Education World: Global round-up

Teen's free-speech fight

Teen's free-speech fight

A schoolgirl in West Virginia has come under attack for her political views. Katie Sierra (15) has been prevented from starting an anti-war club and barred from wearing her protest t-shirt on school premises.

Sierra went to Sissonville High School in Charleston wearing these words: "When I saw the dead and dying Afghani children on TV, I felt a newly recovered sense of national security. God Bless America." She was suspended from school as a result.

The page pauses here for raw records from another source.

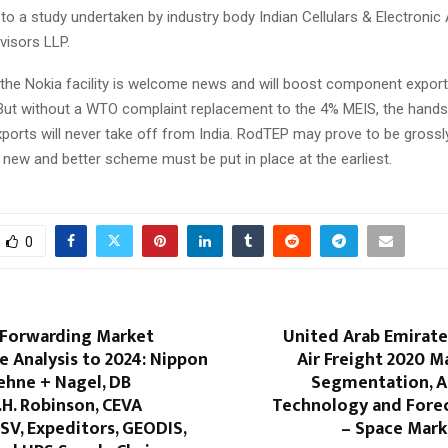
g to a study undertaken by industry body Indian Cellulars & Electronic
visors LLP.
 the Nokia facility is welcome news and will boost component export
 But without a WTO complaint replacement to the 4% MEIS, the hands
orts will never take off from India. RodTEP may prove to be grossly 
A new and better scheme must be put in place at the earliest.
0
 Forwarding Market
United Arab Emirates
 Analysis to 2024: Nippon
Air Freight 2020 M
ehne + Nagel, DB
Segmentation, Ap
.H. Robinson, CEVA
Technology and Forec
DSV, Expeditors, GEODIS,
– Space Mark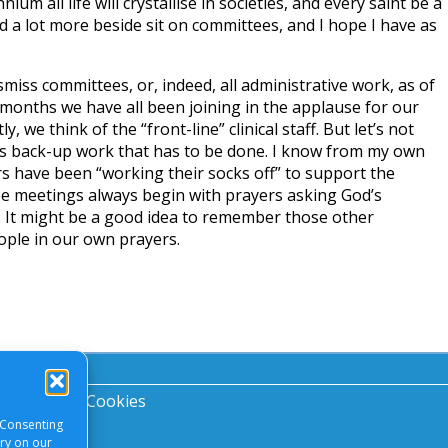
ium all life will crystallise in societies, and every saint be a
id a lot more beside sit on committees, and I hope I have as
miss committees, or, indeed, all administrative work, as of
few months we have all been joining in the applause for our
, we think of the “front-line” clinical staff. But let’s not
nes back-up work that has to be done. I know from my own
s have been “working their socks off” to support the
ee meetings always begin with prayers asking God’s
. It might be a good idea to remember those other
ple in our own prayers.
acy Notice
|
Cookies
 Consenting
ory on our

Sierra, a self-described anarchist, and her lawyer appealed to the West Virginia Supreme Court last week.

READ MORE

Her lawyer also said he is considering a libel suit against a board of education member who accused Sierra of "treason". A local Charleston newspaper editorialised: "Americans cherish the freedoms guaranteed them under the Constitution, but the thoroughly egocentric exercise of those rights becomes tiresome."

In the meantime, Sierra is back in school, complying with the rules, but wearing black armbands.

Elsewhere in the same state, Sandeep Makkur, an occupational therapist who is a native of India, told reporters is leaving West Virginia because he and his family has been the target of vandalism and threats.

Uganda 'fake' academic

A Ugandan academic is at the centre of controversy after he was accused of falsifying his qualifications and helping dubiously qualified students to gain admission to university.

Mukwanason Hyuha was sacked from his post as academic registrar at Makerere University as a result, though he is threatening to sue the university and insists that his CV is genuine. Now the controversy has moved on to the Islamic University in Uganda Mbale, where Mukwanason has applied for a teaching post in the economics. The registrar there said he would check the applicant's "international credibility, publications and previous positions".